Él gemía incontrolablemente. Toda mi cabeza, y hasta mi cuello, estaban a su servicio. Estaba entregada a su placer por completo. Sólo existía para complacerle. En cuanto me di cuenta de eso, a pesar del dolor de mis mandíbulas, a pesar del picor en mi garganta, a pesar de las arcadas que a veces me causaba cuando volvía a tocar mi campanilla, empecé a disfrutar. Empecé a sentirme sexualmente agradada, ya que no satisfecha. Incluso sabiendo que mi maquillaje estaba arruinado por las lágrimas y las babas que a veces salían de mi boca. Mi corazón bombeba tan rápido que hubiera podido salir por la boca, de no tenerla ocupada con ese pollón que me la follaba para su sólo disfrute.

Y cuando yo empezaba también a gemir, a disfrutarlo como nunca lo había disfrutado, cambió su ritmo. Más bien se detuvo. Cuando su polla estaba en lo más hondo de mi garganta. Cuando mi nariz estaba estampada en los pelos de su pubis, y sus huevos me tocaban la barbilla.

Gritó. Su polla empezó a palpitar, con vida propia. Y yo noté como, chorro tras chorro, su semen iba cayendo directamente en mi estómago, sin tener siquiera la oportunidad de elegir tragarlo o escupirlo. Casi involuntariamente, empecé a contraer y dilatar mi garganta, como si deglutiera. La dureza de una polla entre medio lo hacía difícil y casi doloroso, pero yo existía para dar placer. Darle placer a un hombre. A este Andrés que me estaba usando. Al pijito de los polos caros. Mi gesto le excitó todavía más, y nuevos chorros completaron los que ya me estaban alimentando.

—Déjamela bien limpia —me dijo al terminar, sacándomela por fin, cuando casi me ahogaba por la falta de aire. Yo obedecí, lamiendo los restos de mi saliva y su semen, hasta que parecia recién salida de la ducha.

—¿Te ha gustado? —le pregunté con una sonrisa, aún desde el suelo, con las rodillas doloridas, mi pelo hecho una maraña, el sujetador en el sofá y mi garganta destrozada por el esfuerzo.

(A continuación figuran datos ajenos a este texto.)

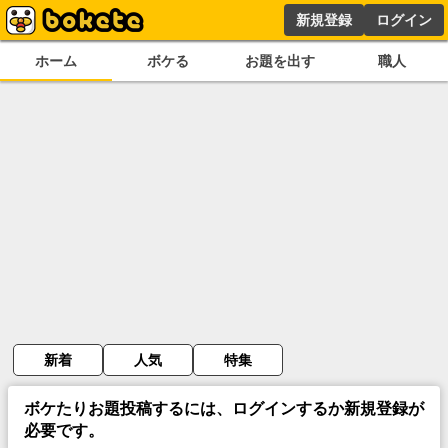
新規登録
ログイン
ホーム
ボケる
お題を出す
職人
新着
人気
特集
ボケたりお題投稿するには、ログインするか新規登録が
必要です。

—Sí, sí, putita —me dijo, ya de pie y a punto de irse—. Lo haces muy bien.

¿"Putita"? ¿Qué?

—Pero... ¿te vas ya? —pregunté, sorprendidísima. ¿Dónde estaba el chico simpático, el seductor, el hablador, el elegante...?

—¡Pues claro que me voy! —se volvió justo antes de salir— ¡Ah! ¡Y no creas que esto se va a volver a repetir. De hecho no quiero volver a verte. Puta.

Y rompí a llorar. En realidad, se había corrido en menos de cinco minutos, justo cuando empezaba a disfrutar de verdad. Me había utilizado, me despreciaba y me abandonaba... ¿Cómo no iba a sentirme mal?

...Y por peor aún estaba por llegar. Pero aún no lo sabía.